LONDON, (Reuters) – Britain’s public finances showed a record surplus last month as a surge in income tax payments put Chancellor of the Exchequer Philip Hammond on a strong footing for his final fiscal statement before Brexit.
Britain ran a budget surplus of 14.895 billion pounds in January, the highest since monthly records began in 1993 and above all economists’ forecasts in a Reuters poll, the Office for National Statistics (ONS) said on Thursday.
Britain’s budget deficit now looks on track to fall to its lowest since 2001/02 at just over 1 percent of national income this financial year, down from nearly 10 percent just after the depths of the global banking crisis in 2009/10.
January is typically a surplus month for Britain’s public coffers because of seasonal flows of income tax, and the latest data showed income and capital gains tax receipts up 14 percent, twice their average growth rate earlier in the year.
Borrowing in the first 10 months of the financial year came to 21.2 billion pounds, 47 percent less than at the same point in the 2017/18 tax year and the lowest since the 10 months to January 2001.
For the full year, the government aims to limit borrowing to 25.5 billion pounds, 39 percent less than in 2017/18.
Hammond will give a half-yearly budget update to parliament on March 13, just over two weeks before Britain is due to leave the European Union.
But government budget forecasters predict borrowing will rise during the financial year starting in April as the economy slows and the government faces pressure to increase real-terms spending on areas such as public health.

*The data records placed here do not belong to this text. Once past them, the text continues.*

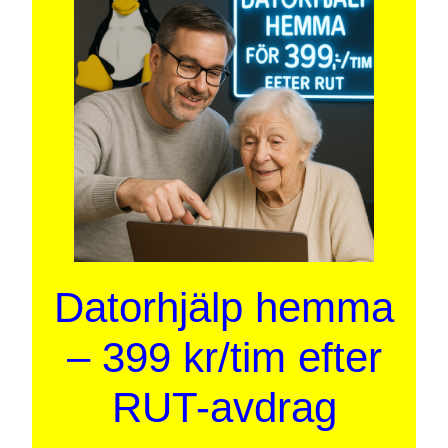
Datorhjälp hemma
– 399 kr/tim efter
RUT-avdrag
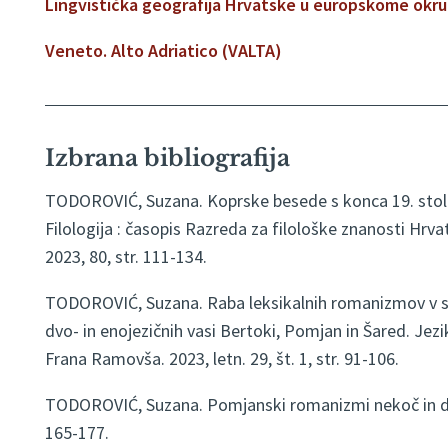
Lingvistička geografija Hrvatske u europskome okru
Veneto. Alto Adriatico (VALTA)
Izbrana bibliografija
TODOROVIĆ, Suzana. Koprske besede s konca 19. stoletj
Filologija : časopis Razreda za filološke znanosti Hrv
2023, 80, str. 111-134.
TODOROVIĆ, Suzana. Raba leksikalnih romanizmov v slo
dvo- in enojezičnih vasi Bertoki, Pomjan in Šared. Jezik
Frana Ramovša. 2023, letn. 29, št. 1, str. 91-106.
TODOROVIĆ, Suzana. Pomjanski romanizmi nekoč in dane
165-177.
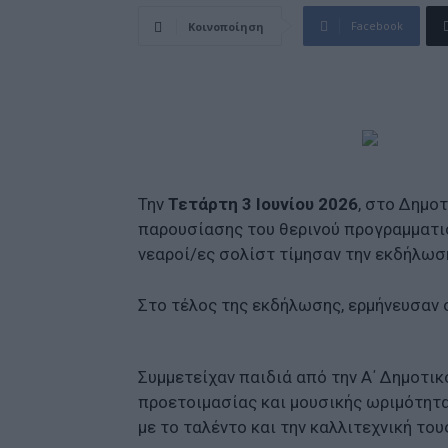
Facebook
Κοινοποίηση
Την
Τετάρτη 3 Ιουνίου 2026
, στο Δημο
παρουσίασης του θερινού προγραμματισ
νεαροί/ες σολίστ τίμησαν την εκδήλωσή
Στο τέλος της εκδήλωσης, ερμήνευσαν 
Συμμετείχαν παιδιά από την Α΄ Δημοτικ
προετοιμασίας και μουσικής ωριμότητα
με το ταλέντο και την καλλιτεχνική το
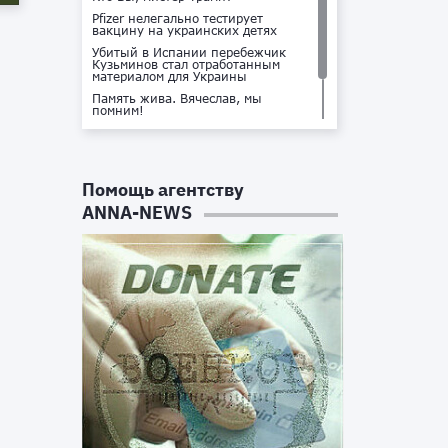
Pfizer нелегально тестирует
вакцину на украинских детях
Убитый в Испании перебежчик
Кузьминов стал отработанным
материалом для Украины
Память жива. Вячеслав, мы
помним!
Не доставайся ты никому!
Кто стоит за убийством Владлена
Татарского?
Помощь агентству
ANNA-NEWS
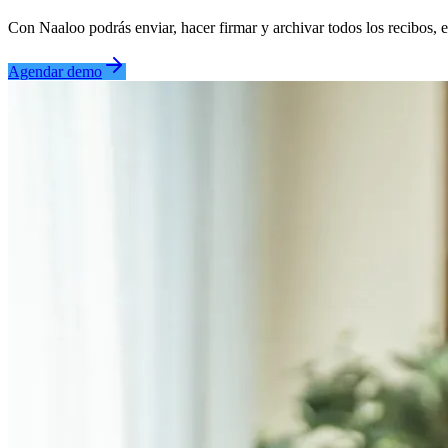
Con Naaloo podrás enviar, hacer firmar y archivar todos los recibos, 
Agendar demo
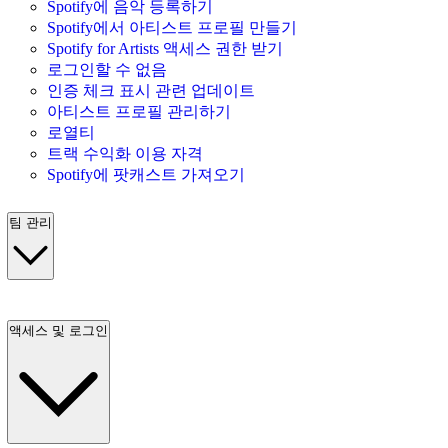
Spotify에 음악 등록하기
Spotify에서 아티스트 프로필 만들기
Spotify for Artists 액세스 권한 받기
로그인할 수 없음
인증 체크 표시 관련 업데이트
아티스트 프로필 관리하기
로열티
트랙 수익화 이용 자격
Spotify에 팟캐스트 가져오기
팀 관리
액세스 및 로그인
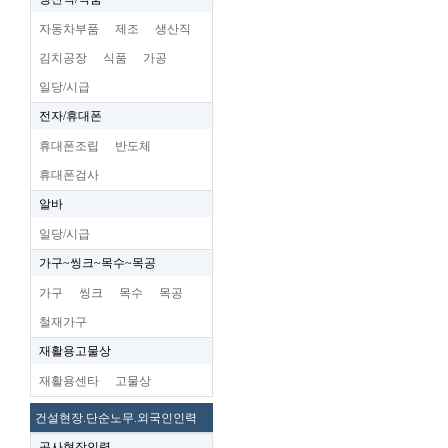
자동차부품
제조
생산직
김치공장
식품
가공
일당/시급
전자/휴대폰
휴대폰조립
반도체
휴대폰검사
알바
일당/시급
가구~씽크~목수~목공
가구
씽크
목수
목공
철재가구
재활용고물상
재활용센타
고물상
건설현장.단순노무.외국인인력
공사현장인력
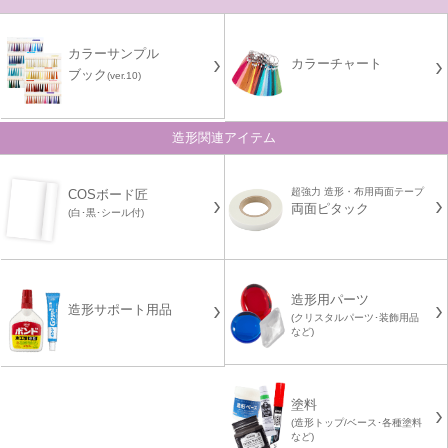
カラーサンプル
カラーチャート
ブック
(ver.10)
造形関連アイテム
超強力 造形・布用両面テープ
COSボード匠
両面ピタック
(白･黒･シール付)
造形用パーツ
造形サポート用品
(クリスタルパーツ･装飾用品
など)
塗料
(造形トップ/ベース･各種塗料
など)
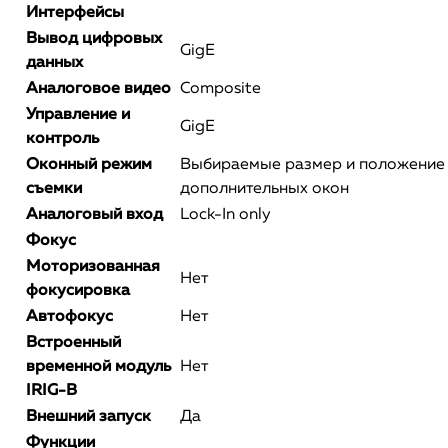
Интерфейсы
Вывод цифровых
GigE
данных
Аналоговое видео
Composite
Управление и
GigE
контроль
Оконный режим
Выбираемые размер и положение
съемки
дополнительных окон
Аналоговый вход
Lock-In only
Фокус
Моторизованная
Нет
фокусировка
Автофокус
Нет
Встроенный
временной модуль
Нет
IRIG-B
Внешний запуск
Да
Функции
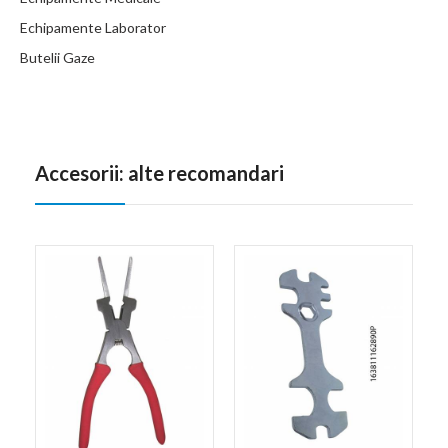
Echipamente Laborator
Butelii Gaze
Accesorii: alte recomandari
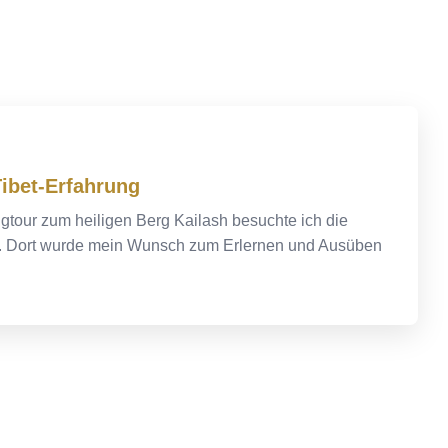
ibet-Erfahrung
gtour zum heiligen Berg Kailash besuchte ich die
ic. Dort wurde mein Wunsch zum Erlernen und Ausüben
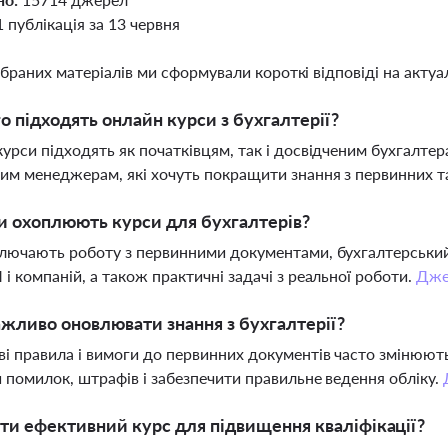
1 публікація за 13 червня
ібраних матеріалів ми сформували короткі відповіді на актуал
о підходять онлайн курси з бухгалтерії?
урси підходять як початківцям, так і досвідченим бухгалте
им менеджерам, які хочуть покращити знання з первинних т
и охоплюють курси для бухгалтерів?
лючають роботу з первинними документами, бухгалтерський о
і компаній, а також практичні задачі з реальної роботи.
Дже
жливо оновлювати знання з бухгалтерії?
і правила і вимоги до первинних документів часто змінюют
 помилок, штрафів і забезпечити правильне ведення обліку.
ти ефективний курс для підвищення кваліфікації?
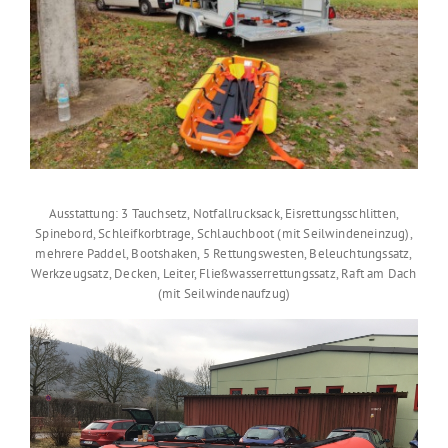
Ausstattung: 3 Tauchsetz, Notfallrucksack, Eisrettungsschlitten,
Spinebord, Schleifkorbtrage, Schlauchboot (mit Seilwindeneinzug),
mehrere Paddel, Bootshaken, 5 Rettungswesten, Beleuchtungssatz,
Werkzeugsatz, Decken, Leiter, Fließwasserrettungssatz, Raft am Dach
(mit Seilwindenaufzug)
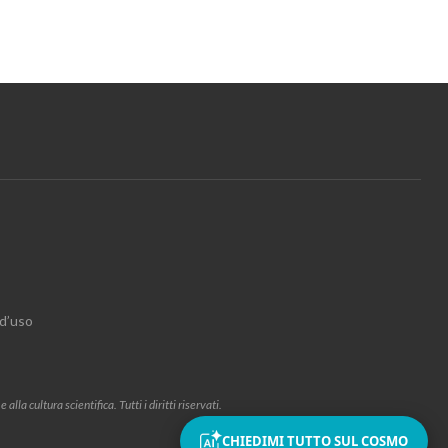
 d’uso
la cultura scientifica. Tutti i diritti riservati.
CHIEDIMI TUTTO SUL COSMO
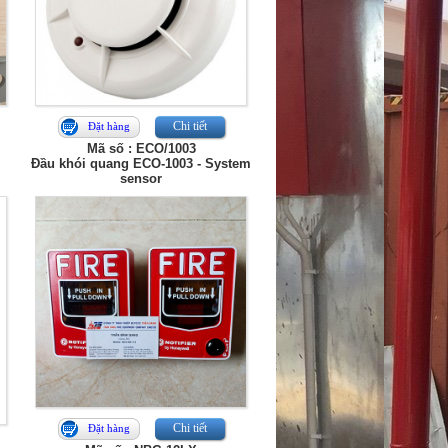
Chi tiết
Đặt hàng
Mã số : ECO/1003
Đầu khói quang ECO-1003 - System
sensor
Chi tiết
Đặt hàng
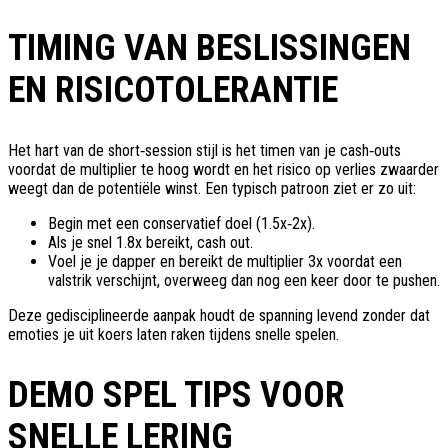
TIMING VAN BESLISSINGEN
EN RISICOTOLERANTIE
Het hart van de short‑session stijl is het timen van je cash‑outs
voordat de multiplier te hoog wordt en het risico op verlies zwaarder
weegt dan de potentiële winst. Een typisch patroon ziet er zo uit:
Begin met een conservatief doel (1.5x‑2x).
Als je snel 1.8x bereikt, cash out.
Voel je je dapper en bereikt de multiplier 3x voordat een
valstrik verschijnt, overweeg dan nog een keer door te pushen.
Deze gedisciplineerde aanpak houdt de spanning levend zonder dat
emoties je uit koers laten raken tijdens snelle spelen.
DEMO SPEL TIPS VOOR
SNELLE LERING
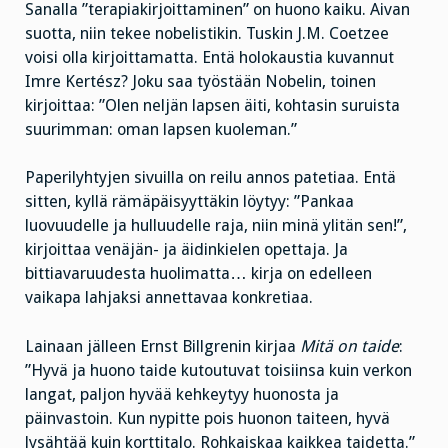
Sanalla ”terapiakirjoittaminen” on huono kaiku. Aivan
suotta, niin tekee nobelistikin. Tuskin J.M. Coetzee
voisi olla kirjoittamatta. Entä holokaustia kuvannut
Imre Kertész? Joku saa työstään Nobelin, toinen
kirjoittaa: ”Olen neljän lapsen äiti, kohtasin suruista
suurimman: oman lapsen kuoleman.”
Paperilyhtyjen sivuilla on reilu annos patetiaa. Entä
sitten, kyllä rämäpäisyyttäkin löytyy: ”Pankaa
luovuudelle ja hulluudelle raja, niin minä ylitän sen!”,
kirjoittaa venäjän- ja äidinkielen opettaja. Ja
bittiavaruudesta huolimatta… kirja on edelleen
vaikapa lahjaksi annettavaa konkretiaa.
Lainaan jälleen Ernst Billgrenin kirjaa
Mitä on taide
:
”Hyvä ja huono taide kutoutuvat toisiinsa kuin verkon
langat, paljon hyvää kehkeytyy huonosta ja
päinvastoin. Kun nypitte pois huonon taiteen, hyvä
lysähtää kuin korttitalo. Rohkaiskaa kaikkea taidetta.”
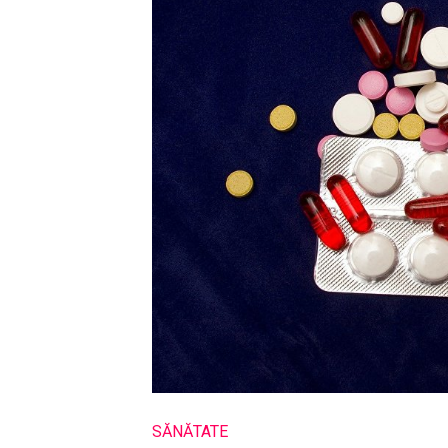
SĂNĂTATE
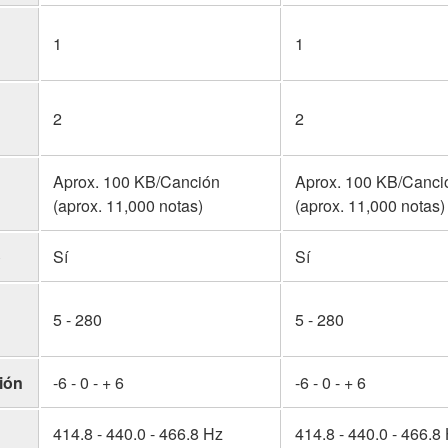
1
1
2
2
Aprox. 100 KB/Canción
Aprox. 100 KB/Canci
(aprox. 11,000 notas)
(aprox. 11,000 notas)
o
Sí
Sí
5 - 280
5 - 280
ión
-6 - 0 - + 6
-6 - 0 - + 6
414.8 - 440.0 - 466.8 Hz
414.8 - 440.0 - 466.8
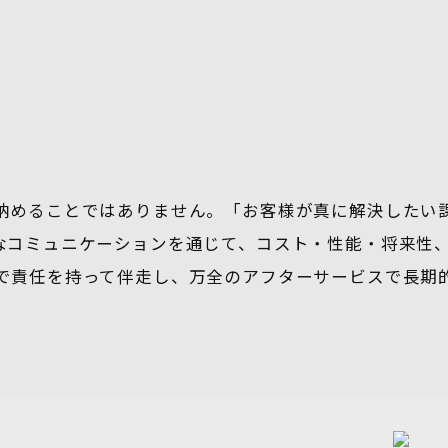
納めることではありません。「お客様が真に解決したい
なコミュニケーションを通じて、コスト・性能・将来性
で責任を持って伴走し、万全のアフターサービスで長期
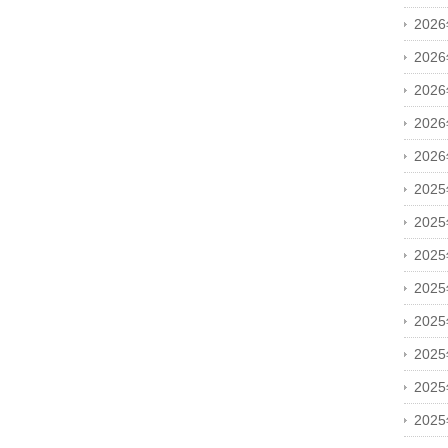
202
202
202
202
202
202
202
202
202
202
202
202
202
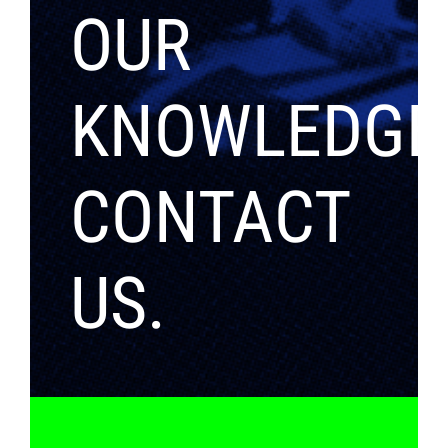
OUR
KNOWLEDGE
CONTACT
US.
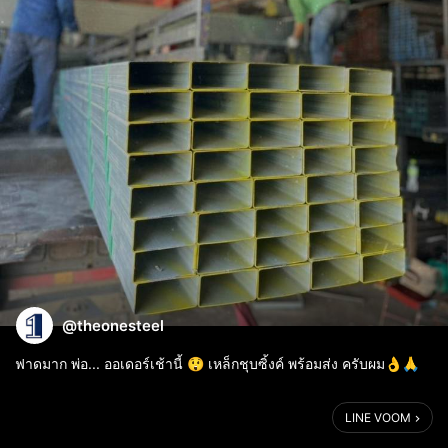
@theonesteel
ฟาดมาก พ่อ... ออเดอร์​เช้านี้ 😲 เหล็กชุบซิ้งค์ พร้อมส่ง ครับผม👌🙏
LINE VOOM
=======================
💻Website : theonesteel.com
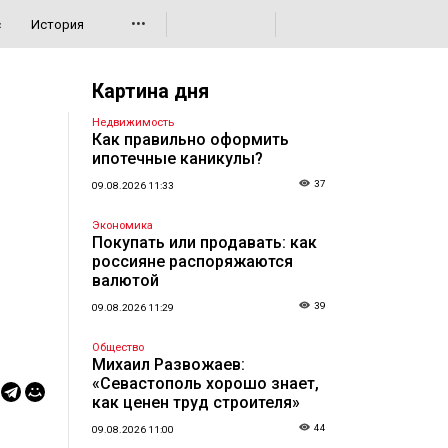
•••
с
История
Картина дня
Недвижимость
Как правильно оформить
ипотечные каникулы?
37
09.08.2026 11:33
Экономика
Покупать или продавать: как
россияне распоряжаются
валютой
39
09.08.2026 11:29
Общество
Михаил Развожаев:
«Севастополь хорошо знает,
как ценен труд строителя»
44
09.08.2026 11:00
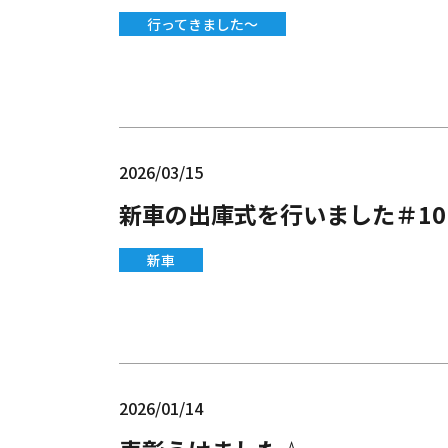
行ってきました～
2026/03/15
新車の出庫式を行いました＃10
新車
2026/01/14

A disruptive no-deal Brexit would be likely to hurt tax revenues further and boost the need for public spending.
Prime Minister Theresa May has so far failed to win parliament’s support for the deal she brokered with Brussels last year. Without a Brexit deal, British importers and exporters face the risk of lengthy customs delays.
Hammond has said he has set aside money to help the economy if it suffers a Brexit shock.
The ONS said Thursday’s data showed strong increases for tax revenue on income and capital gains, and also for taxes on corporate profits, a smaller source of government revenue.
However, property transaction tax revenue fell, reflecting a slowing housing market.
Stripping out investment spending, Britain is already running a budget surplus. But lawmakers criticised Hammond earlier this month for appearing to have abandoned an aim to run an outright budget surplus by the middle of the next decade.